Key Management

Topics: Cryptography Application Block
Apr 22, 2009 at 7:39 PM
Edited Apr 22, 2009 at 7:44 PM
Hi everyone!  Im bringing back an "oldie but a goodie" topic to this discussion forum.. key management.

Here's my scenario, Im on a development team of 4 people, and we are creating ASP .NET applications.  I want to know, what are my options to generate and store Symmetric keys using the Cryptography App Block for all development PC's? 

Additionally, I have 3 environments I need to promote to from development.. test, staging, and production, all of which are meant to host our web applications.  So, in keeping the theme of "sharing keys", what do I\we need to do to promote keys to those three environments as well?  Do we need to install the Ent Lib on our servers to "import" keys?  Is there a cleaner means available?

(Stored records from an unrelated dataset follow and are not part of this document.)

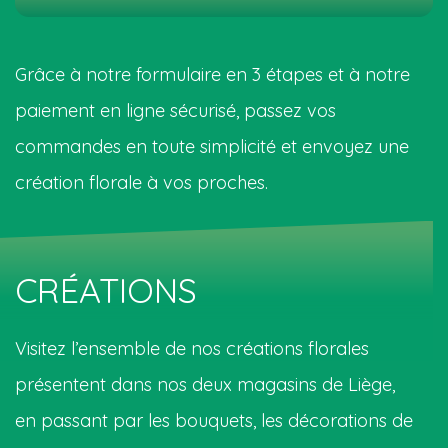
Grâce à notre formulaire en 3 étapes et à notre
paiement en ligne sécurisé, passez vos
commandes en toute simplicité et envoyez une
création florale à vos proches.
CRÉATIONS
Visitez l’ensemble de nos créations florales
présentent dans nos deux magasins de Liège,
en passant par les bouquets, les décorations de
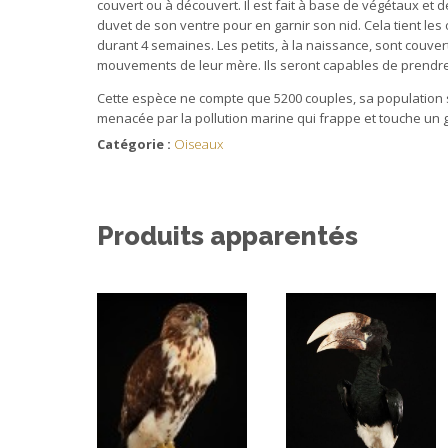
couvert ou à découvert. Il est fait à base de végétaux et
duvet de son ventre pour en garnir son nid. Cela tient l
durant 4 semaines. Les petits, à la naissance, sont couver
mouvements de leur mère. Ils seront capables de prendre 
Cette espèce ne compte que 5200 couples, sa population s
menacée par la pollution marine qui frappe et touche un
Catégorie :
Oiseaux
Produits apparentés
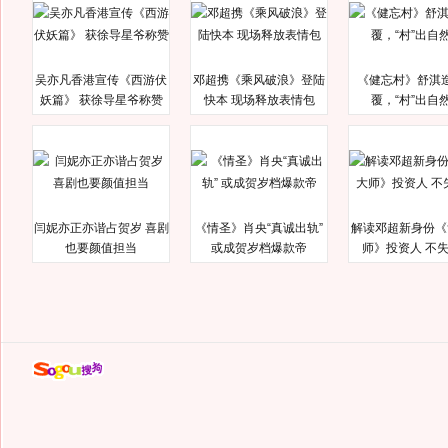
吴亦凡香港宣传《西游伏
邓超携《乘风破浪》登陆
《健忘村》舒淇
妖篇》 获徐导星爷称赞
快本 现场释放表情包
覆，“村”出自
闫妮亦正亦谐占贺岁 喜剧
《情圣》肖央“真诚出轨”
解读邓超新身份《
也要颜值担当
或成贺岁档爆款帝
师》投资人 不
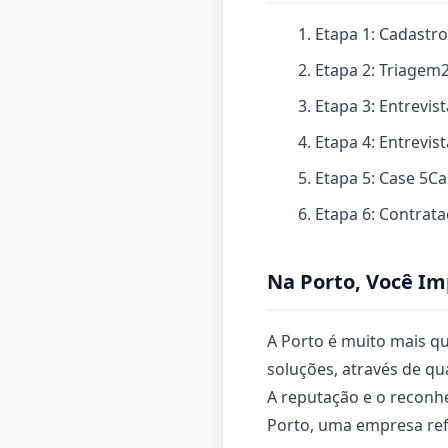
Etapa 1: Cadastro
Etapa 2: Triagem
Etapa 3: Entrevis
Etapa 4: Entrevis
Etapa 5: Case
5
Ca
Etapa 6: Contrat
Na Porto, Você Im
A Porto é muito mais qu
soluções, através de qu
A reputação e o reconh
Porto, uma empresa refe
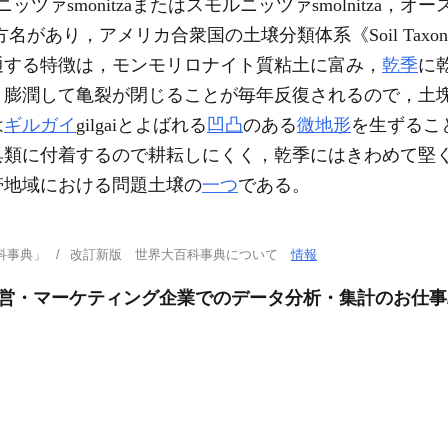
ニッツァsmonitzaまたはスモルニッツァsmolnitza
方名があり，アメリカ合衆国の土壌分類体系《Soil Taxo
通する特徴は，モンモリロナイト質粘土に富み，
乾季
に
と膨潤して亀裂が閉じることが毎年反復されるので，土
は
ギルガイ
gilgaiとよばれる
凹凸
のある
微地形
を生ずるこ
具類に付着するので耕耘しにくく，乾季にはきわめて堅
帯地域における問題土壌の
一つ
である。
科事典」
改訂新版 世界大百科事典について
情報
運営・マーケティング企業でのデータ分析・集計のお仕事/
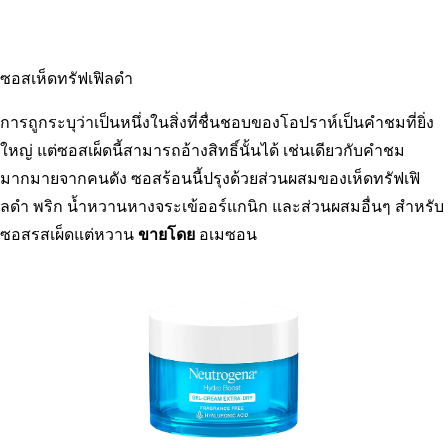
ซอสเห็ดทรัฟเฟิลดำ
การถูกระบุว่าเป็นหนึ่งในสิ่งที่ชื่นชอบของโอปราห์เป็นคำชมที่ยิ่ง
ใหญ่ แต่ซอสเผ็ดนี้สามารถอ้างสิทธิ์นั้นได้ เช่นเดียวกับคำชม
มากมายจากคนดัง ซอสร้อนนี้ปรุงด้วยส่วนผสมของเห็ดทรัฟเฟิ
ลดำ พริก น้ำหวานหางจระเข้ออร์แกนิก และส่วนผสมอื่นๆ สำหรับ
ซอสรสเผ็ดแต่หวาน
ขายโดย
อเมซอน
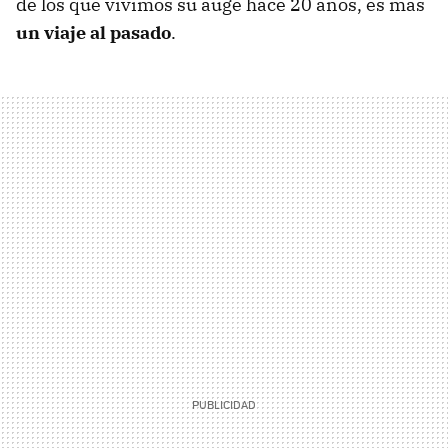
de los que vivimos su auge hace 20 años, es más
un viaje al pasado
.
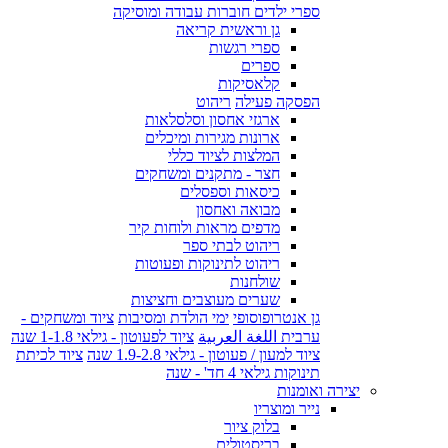
ספרי ילדים חוברות עבודה ומוסיקה
גן וראשית קריאה
ספרי רגשות
ספרים
קלאסיקות
הפסקה פעילה
ריהוט
ארגזי אחסון וסלסלאות
ארונות מגירות ומיכלים
המלצות לציוד כללי
חצר - מתקנים ומשחקים
כיסאות וספסלים
מבואה ואחסון
מדפים מראות ולוחות קיר
ריהוט לבתי ספר
ריהוט לתינוקות ופעוטות
שולחנות
שערים מעוצבים וחציצות
גן אנטרופוסופי
ימי הולדת ומסיבות
ציוד ומשחקים -
ערבית اللغة العربية
ציוד לפעוטון - גילאי 1-1.8 שנה
ציוד למעון / פעוטון - גילאי 1.9-2.8 שנה
ציוד לכיתת
תינוקות גילאי 4 חד' - שנה
יצירה ואומנות
נייר ומוצריו
בלוק ציור
בריסטולים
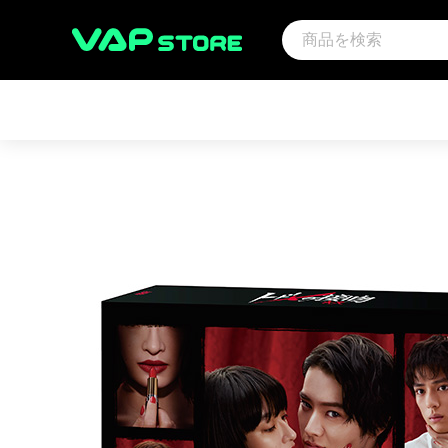
アーティスト
映画
サウ
アンパンマン音楽商品（CD)
アンパンマン
その
趣味・教養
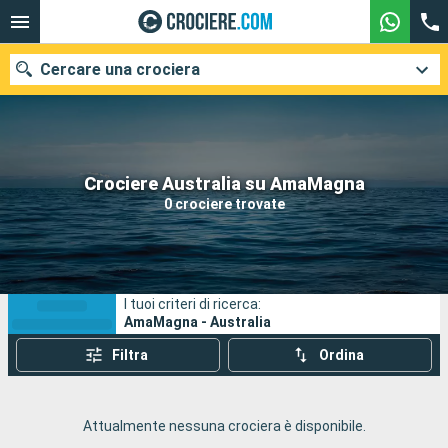
Cercare una crociera
Le nostre destinazioni
Crociere Australia su AmaMagna
0 crociere trovate
Mesi di partenza
Porti
Compagnie
I tuoi criteri di ricerca:
Ricerca
AmaMagna - Australia
Filtra
Ordina
Attualmente nessuna crociera è disponibile.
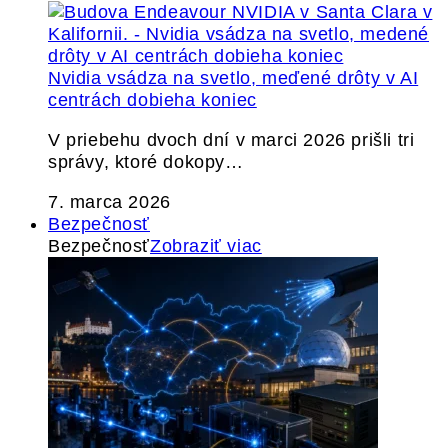
Nvidia vsádza na svetlo, meďené drôty v AI
centrách dobieha koniec
V priebehu dvoch dní v marci 2026 prišli tri
správy, ktoré dokopy…
7. marca 2026
Bezpečnosť
Bezpečnosť
Zobraziť viac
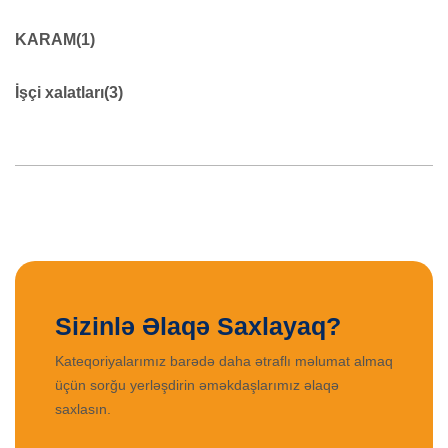
Lentlər
45
KARAM
(1)
KARAM
19
İşçi xalatları
(3)
0
XALAT ŞALVAR
39
İŞÇİ XALATLARI
9
Sizinlə Əlaqə Saxlayaq?
Kateqoriyalarımız barədə daha ətraflı məlumat almaq
üçün sorğu yerləşdirin əməkdaşlarımız əlaqə
saxlasın.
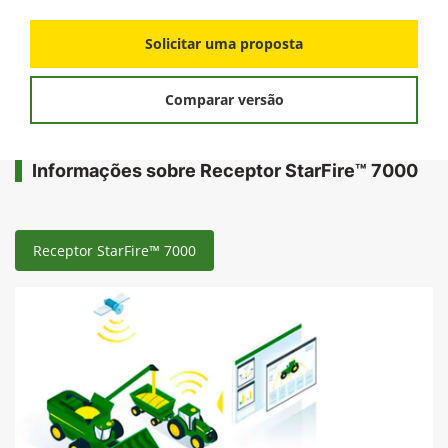
Solicitar uma proposta
Comparar versão
Informações sobre Receptor StarFire™ 7000
Receptor StarFire™ 7000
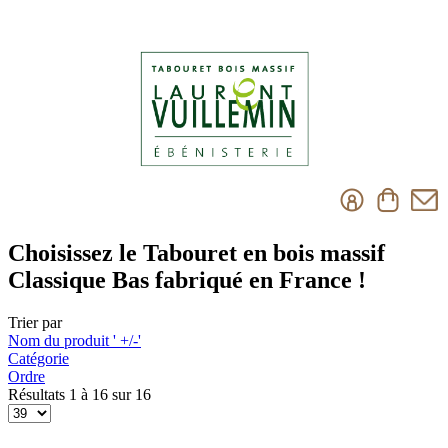
Choisissez le Tabouret en bois massif
Classique Bas fabriqué en France !
Trier par
Nom du produit ' +/-'
Catégorie
Ordre
Résultats 1 à 16 sur 16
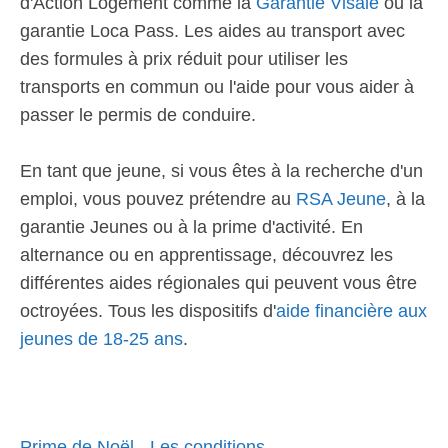
d'Action Logement comme la
Garantie Visale
ou la
garantie Loca Pass. Les aides au transport avec
des formules à prix réduit pour utiliser les
transports en commun ou l'aide pour vous aider à
passer le permis de conduire.
En tant que jeune, si vous êtes à la recherche d'un
emploi, vous pouvez prétendre au
RSA Jeune
, à la
garantie Jeunes ou à la prime d'activité. En
alternance ou en apprentissage, découvrez les
différentes aides régionales qui peuvent vous être
octroyées. Tous les dispositifs d'
aide financière aux
jeunes de 18-25 ans
.
Prime de Noël - Les conditions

Sorry if Im missing something glaring here, but I havent been able to nail down a specific option for myself and my team.

thanks!

Just an update, I did stumble upon this thread already - http://www.codeplex.com/entlib/Thread/View.aspx?ThreadId=8379, but Im still searching for some guidance on how to promote, share, import, export keys\secrets among environments.
Apr 23, 2009 at 5:35 AM
Hi,

Reading the documentation and some googling, I came across the "Managing and Distributing Keys" (http://msdn.microsoft.com/en-us/library/dd140078.aspx), which describes how to distribute keys. As the documetation described, you would need to export the key file and manually import it from the target machine. 

Valiant Dudan
Global Technology & Solutions
Avanade, Inc.
entlib.support@avanade.com
Apr 23, 2009 at 3:32 PM
Thanks Avenade!  So, how do I "import" the exported key file?  I did so on another developers PC by using the Ent Lib config tool, do we need to do the same on our servers, or are there built in tools to Server 2K3 and 2K8?  If we need the Ent Lib tool, can I just "copy it", or do we have to install the entire enterprise library on our servers, which we prefer not to do.

Thanks again
Apr 24, 2009 at 3:45 AM

You can use the config tool but if you rather not install it on your server, I think 

aspnet_regiis -pi "CustomKeys" filename

would work.   http://msdn.microsoft.com/en-us/library/ms998283.aspx#paght000006_webfarmscenarios


Sarah Urmeneta
Global Technology & Solutions
Avanade, Inc.
entlib.support@avanade.com

Apr 24, 2009 at 3:51 PM
Thanks again Avenade, but the "pi" option is meant to import an RSA XML file.  The export key feature from the EntLib Config tool generates a text file, making the command incompatible.  Any other thoughts/options?
Apr 24, 2009 at 4:22 PM
Just another question, Ive seen some chatter about storing your encryption value in a SQL table, is that also a viable option?  If so, does it "play nice" with the Cryptography block?  Or does it circumvent most of this process.  If thats the case, Id like to stay as true to the process as possible..
Apr 28, 2009 at 1:58 PM
Hi everyone, just wondering if someone had a conclusion for me on this issue?  I dont think Im alone on this one, but all other research brings me to dead ends. 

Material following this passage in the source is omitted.